Mixology's toxic bro-dude Bruce
There's a lot wrong with ABC's new comedy (it's not funny, it's not funny, and it's not funny) but the Bruce character is the worst. In the series premiere, the unkempt redhead played the part of horny self-proclaimed ladies' man to an intolerable degree, going on and on about "smashing out some A" and "popping off" and employing all kinds of other sex slang that the show's writers—the same scribes who wrote The Hangover–must have found hilarious as they washed the Axe Body Spray stains out of the armpits of their Ed Hardy shirts.

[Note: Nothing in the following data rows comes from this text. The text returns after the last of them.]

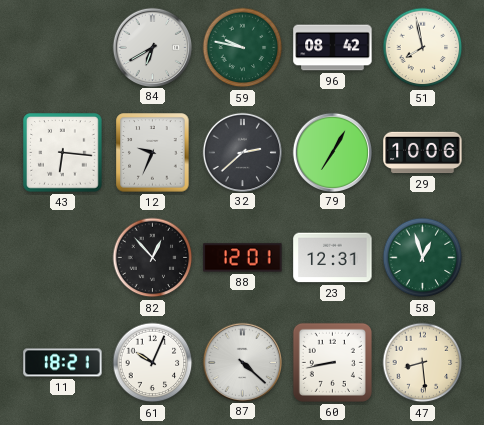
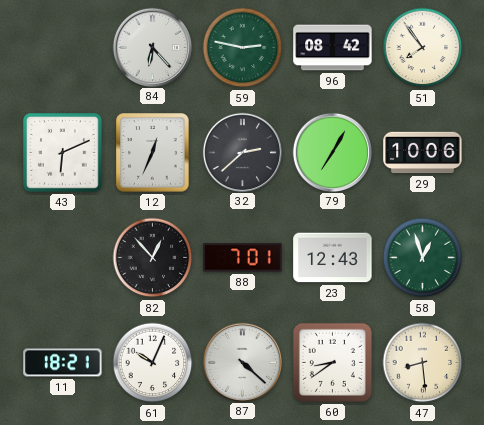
84: 6:40 -> 6:23
59: 9:47 -> 2:47
51: 7:58 -> 7:54
43: 6:16 -> 6:11
12: 9:34 -> 12:34
88: 12:01 -> 7:01
23: 12:31 -> 12:43
60: 8:43 -> 8:39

There's room for lusty and rude characters on television, but only when they have at least a minuscule amount of charm to balance things out. Seriously, Bruce is THE WORST.
Is everyone in Mystic Falls really dense and stupid now?
We'd never accuse the people of Mystic Falls of being particularly observant (if they were, they'd have left town years ago), but now the disease that has infected the general townsfolk with obliviousness is spreading like herpes to our protagonists. Katherine has barely been pretending to keep up the Elena charade, and still no one thought it was weird when she started spouting off random historical facts like a pro. This is the same "Elena" who made it to like, four days of class during high school. It wasn't until she basically begged Stefan to kill Damon that the dimmest of light bulbs went off over his head. Come on, Stefan!
The Red Road disappoints in its debut
This one's more of a WTMeh, but still: The premiere of Sundance's second original scripted series checked off the usual storytelling boxes with little fanfare while introducing a world with lots of dramatic potential. This is the type of show that could be good depending on the focus in subsequent episodes (ideally it'll delve into the engaging world of New Jersey's Native Americans), but so far it doesn't feel distinguished within the genre. We're wishing nothing but the best for the show, but after Rectify, we definitely expected more.
Game of Arms LOL
On one hand, the debut of AMC's new reality show about competitive arm wrestlers netted the network its highest-rated weeknight unscripted premiere ever. On the other hand, it's a reality show about competitive arm wrestlers. Also, the first episode was boring. Come on, AMC, get your act together! You can do better this!
What's on YOUR list of TV loves and hates this week?